Dovish ECB Accounts – A Cold Shower for Euro Bulls
Last Friday the ECB accounts (the equivalent of the Fed’s Minutes) took markets by surprise, highlighting a dovish tone, and some concerns were enough to send the Euro lower for the end of the week. The release came as a cold shower for Euro bulls, especially that the entire week the Euro traded with a bullish tone due to the perspectives of an upcoming fiscal union on the back of the Franco-German announcement proposal on Monday.
The accounts, or the minutes, refer to the meeting held on the 29-30 April this year. Aside from the dovish headlines, the ECB raised concerns regarding fiscal dominance. More precisely, the ECB fears that European governments are encouraged into irresponsible behavior on the back of the large-scale interventions in the sovereign bonds market.
Concerns Regarding the TLTRO-III Program
Another worry for the ECB is that the recent TLTRO (Targeted Long-Term Refinancing Operations) conditions (the third round), may stimulate banks to avoid lending funds to the economy and the general public. More precisely, the TLTRO-III minimum rate was lowered 50 basis points below the Deposit Facility Rate (DFR), and the ECB is worried that the banks, once they obtain funds, will avoid increasing private sector lending and instead, deposit them at the DFR.
Of course, it is just a concern, but nevertheless, the decision was made and issued by the bank.

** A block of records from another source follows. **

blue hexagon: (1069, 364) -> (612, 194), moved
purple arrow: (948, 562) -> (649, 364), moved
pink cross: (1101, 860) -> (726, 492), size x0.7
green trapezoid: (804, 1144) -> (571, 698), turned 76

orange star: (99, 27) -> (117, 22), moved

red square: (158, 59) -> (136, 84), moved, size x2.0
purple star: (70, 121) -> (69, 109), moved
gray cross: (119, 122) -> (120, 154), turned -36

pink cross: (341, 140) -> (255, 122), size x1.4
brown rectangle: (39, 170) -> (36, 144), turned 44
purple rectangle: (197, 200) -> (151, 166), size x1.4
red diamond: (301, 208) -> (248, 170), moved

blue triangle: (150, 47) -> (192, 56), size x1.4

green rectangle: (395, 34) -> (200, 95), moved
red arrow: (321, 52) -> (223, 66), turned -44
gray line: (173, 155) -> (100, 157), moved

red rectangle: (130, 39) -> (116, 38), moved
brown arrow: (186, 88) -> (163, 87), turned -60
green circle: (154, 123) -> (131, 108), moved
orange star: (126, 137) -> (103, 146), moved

Moreover, the ultimate goal is just that, as the liquidity, in the end, moves in a limited circle.
The accounts also reiterated that the HICP inflation is getting lower at a steady pace – it reached 0.4% in April from 0.7% in March, and deflationary concerns put further pressure on the ECB’s future decisions.
All in all, the Euro did not like the message, and it traded with a dovish tone for the rest of the day. The EURUSD, which traded as high as 1.1009 on Thursday, fell to below 1.09 late Friday, a move seen on other pairs too (e.g. EURJPY).

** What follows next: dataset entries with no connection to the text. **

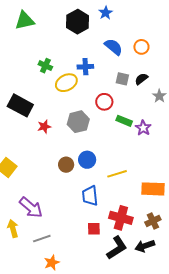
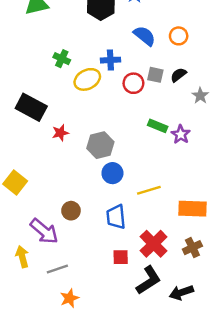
red circle: (104, 102) -> (133, 83), moved
gray hexagon: (78, 122) -> (100, 145), moved
brown circle: (66, 165) -> (71, 211), moved
red cross: (121, 218) -> (154, 244), turned 30
black arrow: (145, 246) -> (181, 293), moved

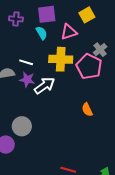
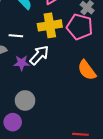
purple star: (27, 80) -> (22, 63), moved
orange semicircle: (87, 110) -> (87, 70), size x1.5

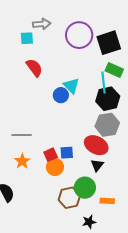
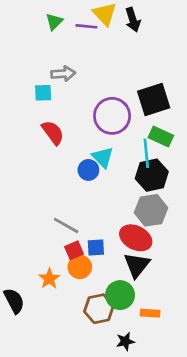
purple circle: (79, 35) -> (112, 116), moved
gray line: (22, 135) -> (66, 225), moved, turned 30
orange star: (22, 161) -> (49, 279), moved
black triangle: (97, 165) -> (137, 265), size x1.5

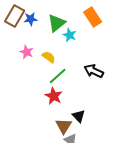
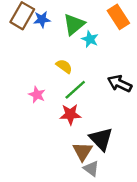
pink star: (27, 52) -> (37, 95), moved
red star: (54, 96) -> (70, 114), turned -30
black triangle: (79, 116) -> (101, 139), size x1.5

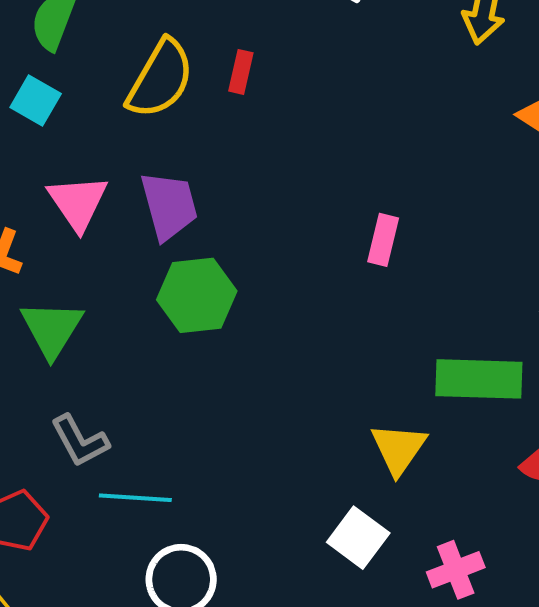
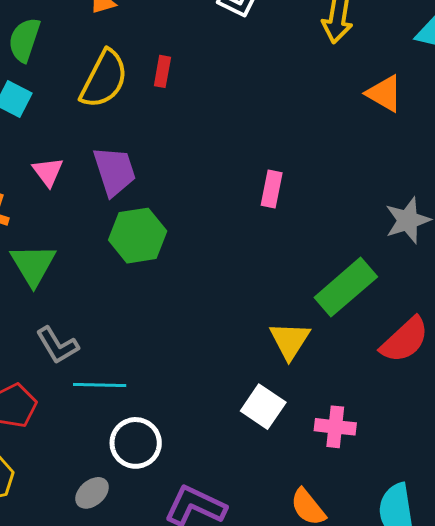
pink triangle: (78, 202) -> (48, 172), size x0.7
green rectangle: (479, 379) -> (346, 287), turned -40
pink cross: (456, 570) -> (335, 427), turned 30

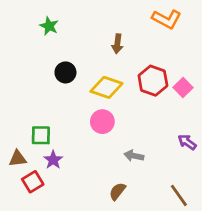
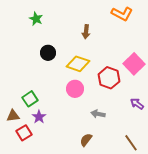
red hexagon: (153, 81) -> (109, 78), moved
pink square: (183, 87) -> (134, 64), size x1.5
green square: (41, 135) -> (30, 99), turned -35

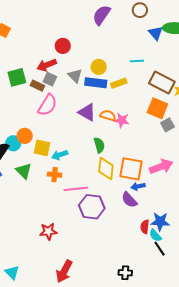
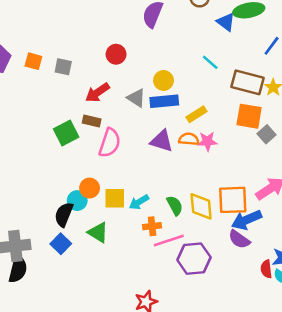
red circle: (63, 46) -> (116, 54), moved
cyan line: (137, 61) -> (210, 62), turned 56
green square: (17, 77) -> (66, 133), moved
gray square: (50, 79) -> (63, 67), moved
yellow rectangle: (119, 83) -> (196, 114), moved
green semicircle: (99, 145) -> (175, 205), moved
orange cross: (55, 175) -> (152, 226), moved
blue arrow: (138, 186) -> (246, 220), size x1.6

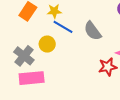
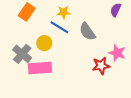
yellow star: (54, 11) -> (64, 12), moved
pink rectangle: (32, 78) -> (40, 68), moved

The uncertainty about the duration of the current health crisis makes it difficult for central banks to properly forecast future economic conditions so that they can use the appropriate monetary policy tools. As such, traders and investors are better off interpreting the central banks’ communications in relation to the health crisis development.
Once the pandemic passes, everyone will have an easier time understanding financial market conditions – central banks and investors alike.